CAPTCHAとは、Completely Automated Public Turing test to tell Computers and Humans Apartの略で、日本語で「コンピュータと人間を区別する完全に自動化された公開チューリングテスト」を意味します。

かんたんにいえば、Webサイトやオンラインサービスを利用する際にコンピュータ(ボット)ではなく人間によって操作されていることを判断する、スパム対策の仕組みです。悪質なコンピューターボットは、マルウェアの拡散から個人情報の流出など、さまざまなセキュリティ上の被害をもたらします。

そのため、Webサイトやサービスの運営者は、ユーザーにCAPTCHAでのアクセスを促すことで悪質なスパムボットからのアクセスを防ぐことができます。

CAPTCHAの仕組み

CAPTCHAでは、ボットには識別できないような、ゆがんだ文字列と数字を表示しユーザーに入力を指示します。ユーザーは表示された文字列と数字を読み解き、フォームに入力します。文字列以外にも、風景画像の中から信号機や階段などの抽出を促すものや、ジグソーパズルのように画像を完成させるものもあります。こうしたCATCHAテストは、マイページログイン、アカウント作成、ECサイトの取引ページなどに利用されています。

人間の場合は、人それぞれ筆跡が異なったり、フォント(字体)が異なったりしても、同じ文字列として認識できます。しかし、ボットのようなコンピュータープログラムの場合は認識しきれないことからCAPTCHAはスパム対策として取り入れられるようになりました。

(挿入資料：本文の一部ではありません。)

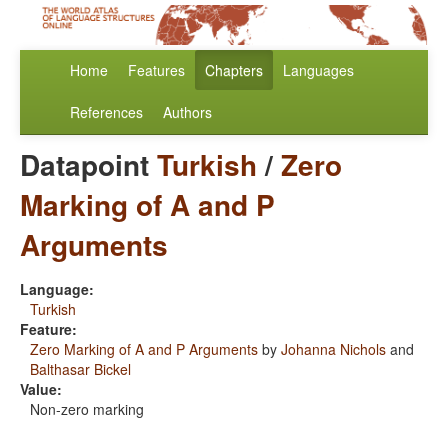
Home
Features
Chapters
Languages
References
Authors
Datapoint
Turkish
/
Zero
Marking of A and P
Arguments
Language:
Turkish
Feature:
Zero Marking of A and P Arguments
by
Johanna Nichols
and
Balthasar Bickel
Value:
Non-zero marking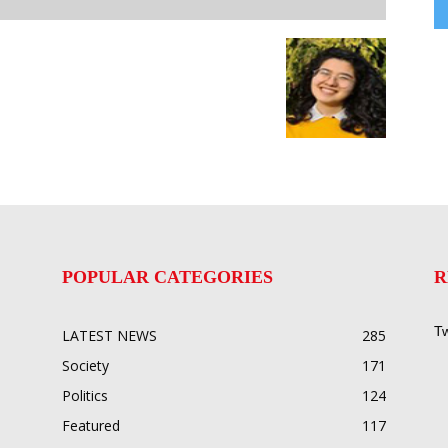
POPULAR CATEGORIES
R
Tw
LATEST NEWS
285
Society
171
Politics
124
Featured
117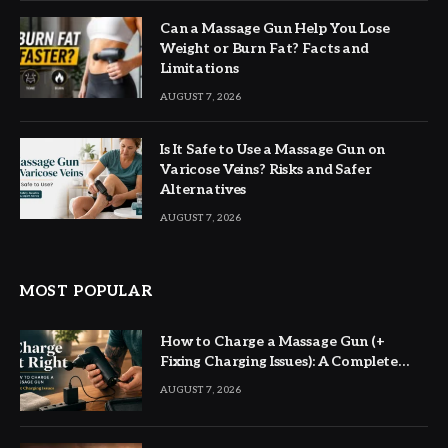
Can a Massage Gun Help You Lose
Weight or Burn Fat? Facts and
Limitations
AUGUST 7, 2026
Is It Safe to Use a Massage Gun on
Varicose Veins? Risks and Safer
Alternatives
AUGUST 7, 2026
MOST POPULAR
How to Charge a Massage Gun (+
Fixing Charging Issues): A Complete
Guide
AUGUST 7, 2026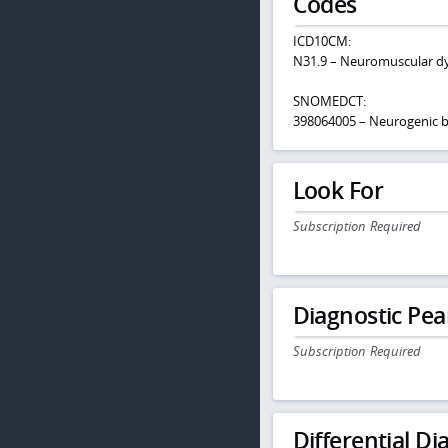
Codes
ICD10CM:
N31.9 – Neuromuscular dys
SNOMEDCT:
398064005 – Neurogenic b
Look For
Subscription Required
Diagnostic Pea
Subscription Required
Differential Dia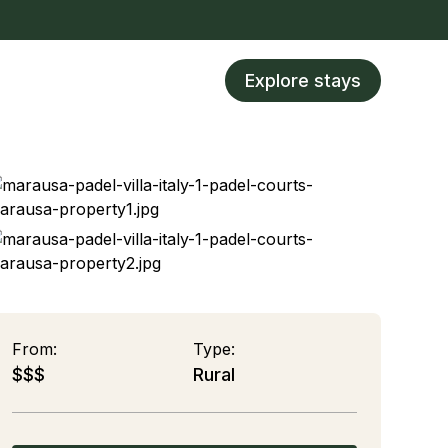
Explore stays
From:
Type:
$$$
Rural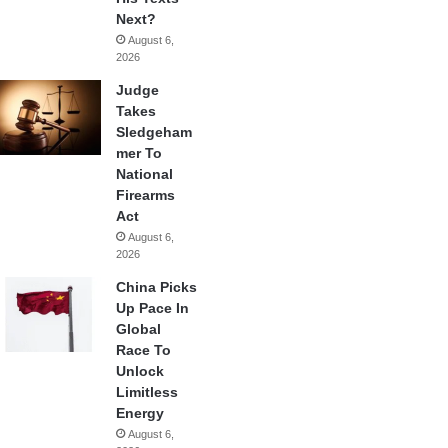
Next?
August 6,
2026
Judge
Takes
Sledgeham
mer To
National
Firearms
Act
August 6,
2026
China Picks
Up Pace In
Global
Race To
Unlock
Limitless
Energy
August 6,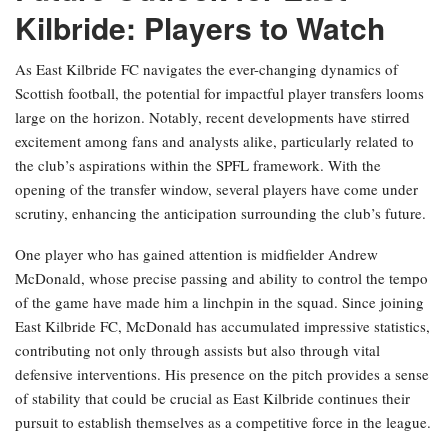
Kilbride: Players to Watch
As East Kilbride FC navigates the ever-changing dynamics of
Scottish football, the potential for impactful player transfers looms
large on the horizon. Notably, recent developments have stirred
excitement among fans and analysts alike, particularly related to
the club’s aspirations within the SPFL framework. With the
opening of the transfer window, several players have come under
scrutiny, enhancing the anticipation surrounding the club’s future.
One player who has gained attention is midfielder Andrew
McDonald, whose precise passing and ability to control the tempo
of the game have made him a linchpin in the squad. Since joining
East Kilbride FC, McDonald has accumulated impressive statistics,
contributing not only through assists but also through vital
defensive interventions. His presence on the pitch provides a sense
of stability that could be crucial as East Kilbride continues their
pursuit to establish themselves as a competitive force in the league.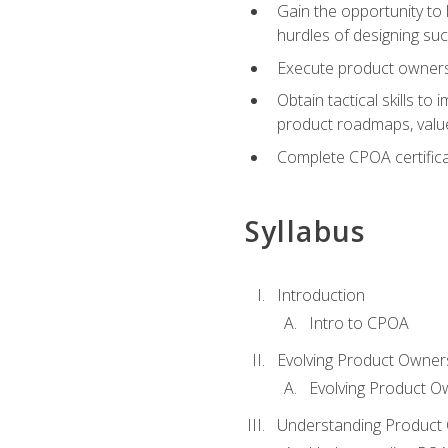
Gain the opportunity to 
hurdles of designing su
Execute product ownershi
Obtain tactical skills 
product roadmaps, value
Complete CPOA certificat
Syllabus
Introduction
Intro to CPOA
Evolving Product Owner
Evolving Product O
Understanding Product 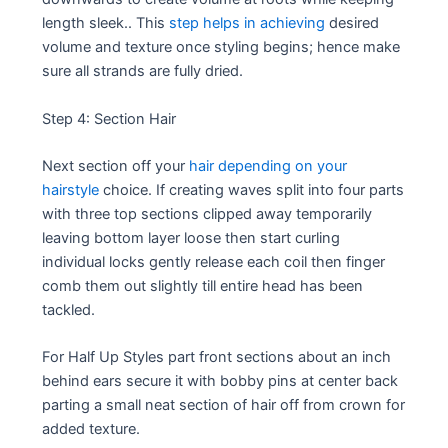
length sleek.. This
step helps in achieving
desired
volume and texture once styling begins; hence make
sure all strands are fully dried.
Step 4: Section Hair
Next section off your
hair depending on your
hairstyle
choice. If creating waves split into four parts
with three top sections clipped away temporarily
leaving bottom layer loose then start curling
individual locks gently release each coil then finger
comb them out slightly till entire head has been
tackled.
For Half Up Styles part front sections about an inch
behind ears secure it with bobby pins at center back
parting a small neat section of hair off from crown for
added texture.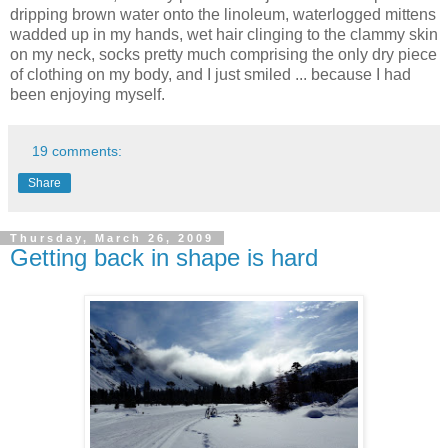
dripping brown water onto the linoleum, waterlogged mittens
wadded up in my hands, wet hair clinging to the clammy skin
on my neck, socks pretty much comprising the only dry piece
of clothing on my body, and I just smiled ... because I had
been enjoying myself.
19 comments:
Share
Thursday, March 26, 2009
Getting back in shape is hard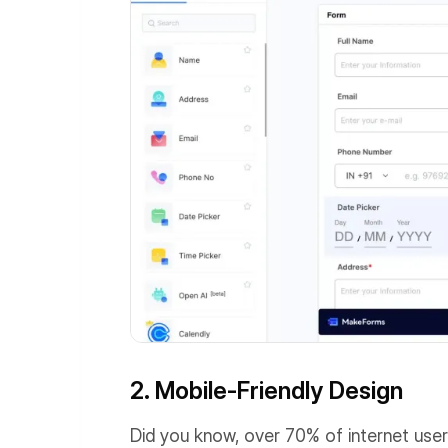
2. Mobile-Friendly Design
Did you know, over 70% of internet use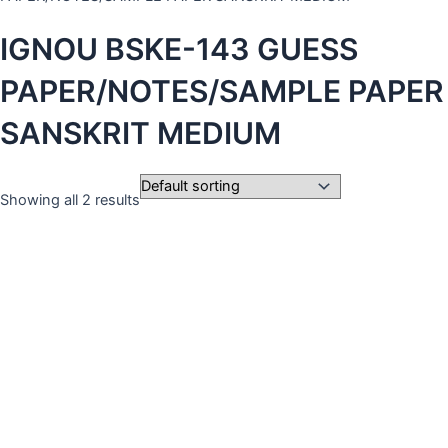
IGNOU BSKE-143 GUESS
PAPER/NOTES/SAMPLE PAPER
SANSKRIT MEDIUM
Showing all 2 results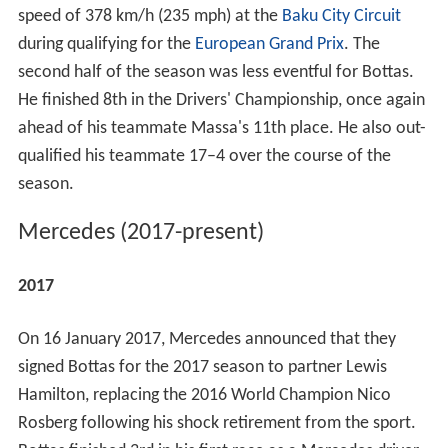
speed of 378 km/h (235 mph) at the
Baku City Circuit
during qualifying for the
European Grand Prix
. The
second half of the season was less eventful for Bottas.
He finished 8th in the Drivers' Championship, once again
ahead of his teammate Massa's 11th place. He also out-
qualified his teammate 17–4 over the course of the
season.
Mercedes (2017-present)
2017
On 16 January 2017, Mercedes announced that they
signed Bottas for the 2017 season to partner Lewis
Hamilton, replacing the 2016 World Champion Nico
Rosberg following his shock retirement from the sport.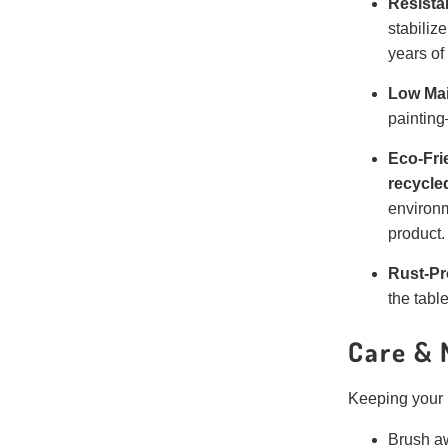
Resista
stabiliz
years of
Low Ma
painting
Eco-Fri
recycle
environm
product.
Rust-Pr
the tabl
Care & 
Keeping your L
Brush aw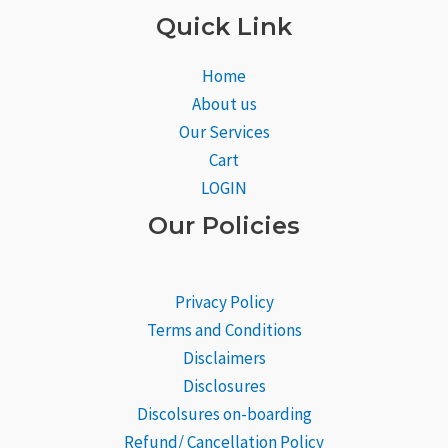
Quick Link
Home
About us
Our Services
Cart
LOGIN
Our Policies
Privacy Policy
Terms and Conditions
Disclaimers
Disclosures
Discolsures on-boarding
Refund/ Cancellation Policy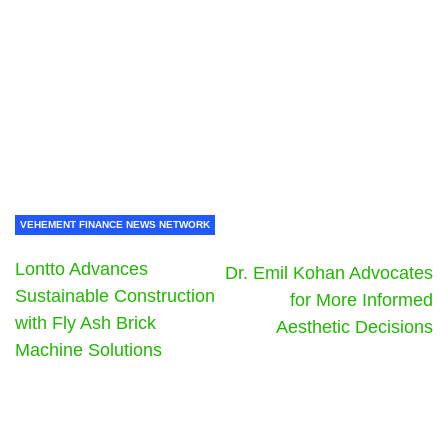
VEHEMENT FINANCE NEWS NETWORK
Lontto Advances
Dr. Emil Kohan Advocates
Sustainable Construction
for More Informed
with Fly Ash Brick
Aesthetic Decisions
Machine Solutions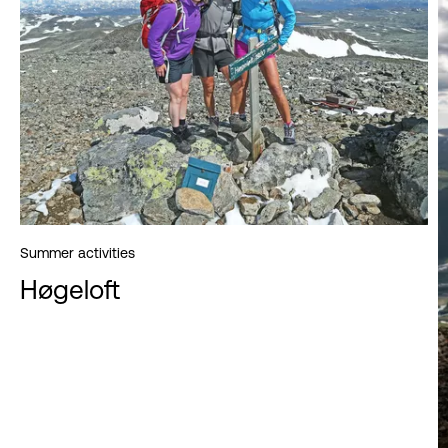
Summer activities
Høgeloft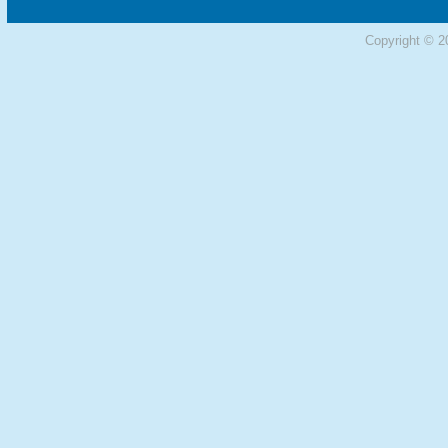
Copyright © 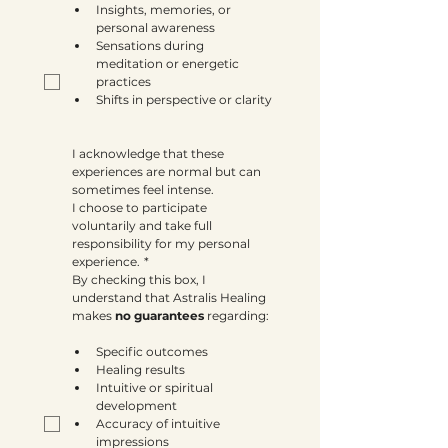
Insights, memories, or 
personal awareness
Sensations during 
meditation or energetic 
practices
Shifts in perspective or clarity
I acknowledge that these 
experiences are normal but can 
sometimes feel intense.
I choose to participate 
voluntarily and take full 
responsibility for my personal 
experience.
*
By checking this box, I 
understand that Astralis Healing 
makes 
no guarantees
 regarding:
Specific outcomes
Healing results
Intuitive or spiritual 
development
Accuracy of intuitive 
impressions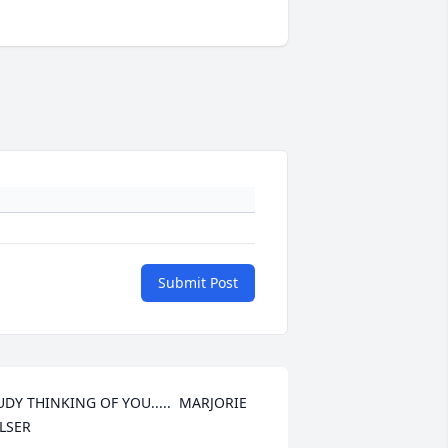
Submit Post
UDY THINKING OF YOU.....  MARJORIE 
LSER
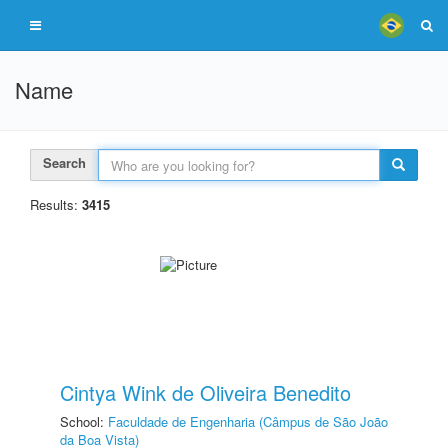
Name
Search
Results:
3415
Cintya Wink de Oliveira Benedito
School:
Faculdade de Engenharia (Câmpus de São João
da Boa Vista)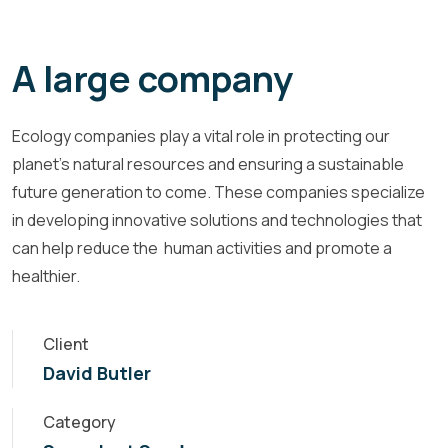
A large company
Ecology companies play a vital role in protecting our
planet's natural resources and ensuring a sustainable
future generation to come. These companies specialize
in developing innovative solutions and technologies that
can help reduce the human activities and promote a
healthier.
Client
David Butler
Category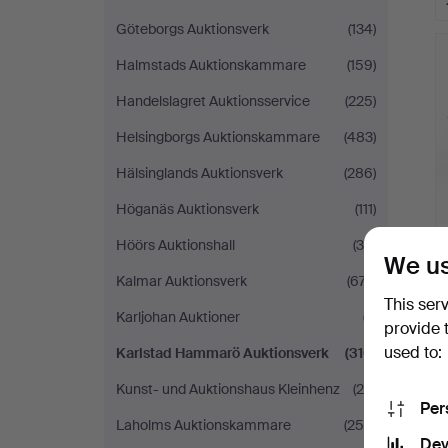
Göteborgs Auktionsverk
(134)
Halmstads Auktionskammare
(159)
Handelslagret Auktionsservice
(225)
Helsingborgs Auktionskammare
(483)
Hälsinglands Auktionsverk
(286)
Höganäs Auktionsverk
(111)
Höörs Auktionshall
(39)
We us
Kalmar Auktionsverk
(677)
This ser
Karljohan Auktioner
(7)
provide 
used to:
Karlstad Hammarö Auktionsverk
(310)
Kunst- und Auktionshaus Kleinhenz
(26)
Per
Laholms Auktionskammare
(254)
Dev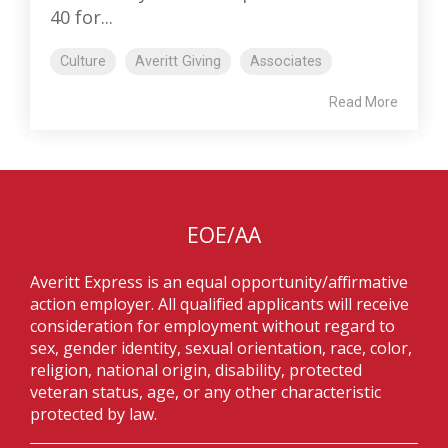
40 for...
Culture
Averitt Giving
Associates
Read More
EOE/AA
Averitt Express is an equal opportunity/affirmative
action employer. All qualified applicants will receive
consideration for employment without regard to
sex, gender identity, sexual orientation, race, color,
religion, national origin, disability, protected
veteran status, age, or any other characteristic
protected by law.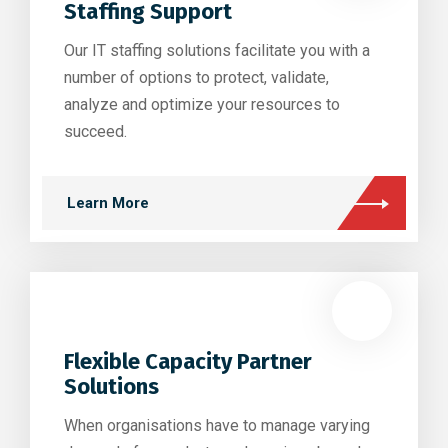
Staffing Support
Our IT staffing solutions facilitate you with a
number of options to protect, validate,
analyze and optimize your resources to
succeed.
Learn More
Flexible Capacity Partner
Solutions
When organisations have to manage varying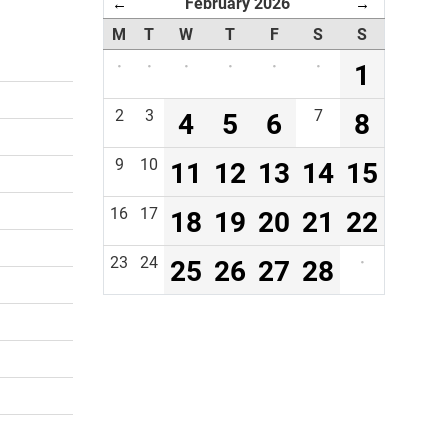
February 2026
←
→
M
T
W
T
F
S
S
·
·
·
·
·
·
1
2
3
4
5
6
7
8
9
10
11
12
13
14
15
16
17
18
19
20
21
22
23
24
25
26
27
28
·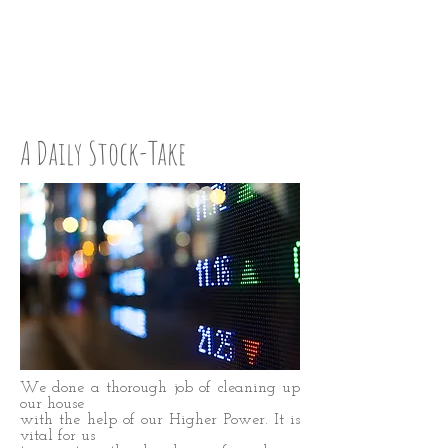
STEP UP:
STEP 42
A Daily Stock-Take
We done a thorough job of cleaning up
our house
with the help of our Higher Power. It is
vital for us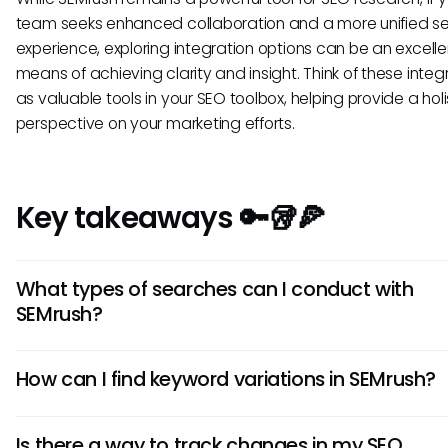
team seeks enhanced collaboration and a more unified s
experience, exploring integration options can be an excelle
means of achieving clarity and insight. Think of these integ
as valuable tools in your SEO toolbox, helping provide a holi
perspective on your marketing efforts.
Key takeaways 🔑🥡🍕
What types of searches can I conduct with
SEMrush?
In SEMrush, you can perform a variety of searches includin
How can I find keyword variations in SEMrush?
keyword analysis, domain analysis, backlink checks, and
competitor research. Each type of search serves a differe
The Keyword Magic Tool within SEMrush allows users to di
purpose, allowing you to gather insights tailored to variou
Is there a way to track changes in my SEO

Webスクレイピングで動作するクローラーボットもCAPTHAを認識するのは容易ではありません。近年では、スクレイピングを防ぐためにCAPTCHAを導入されているケースも増えています。

CAPTCHAの種類

CAPTCHAにはいくつかの種類が存在します。例えば、テキストCAPTCHA、画像認識CAPTCHA、音声CAPTCHAがあげられます。

CAPTCHA

テキストCAPTCHAは、歪んだ文字列がランダムに表示される部分と、文字列を入力するテキストボックスで構成されます。ユーザーは画像に表示された歪んだ文字列を読み解きテキストボックスに入力することで、人間かどうかを判別できます。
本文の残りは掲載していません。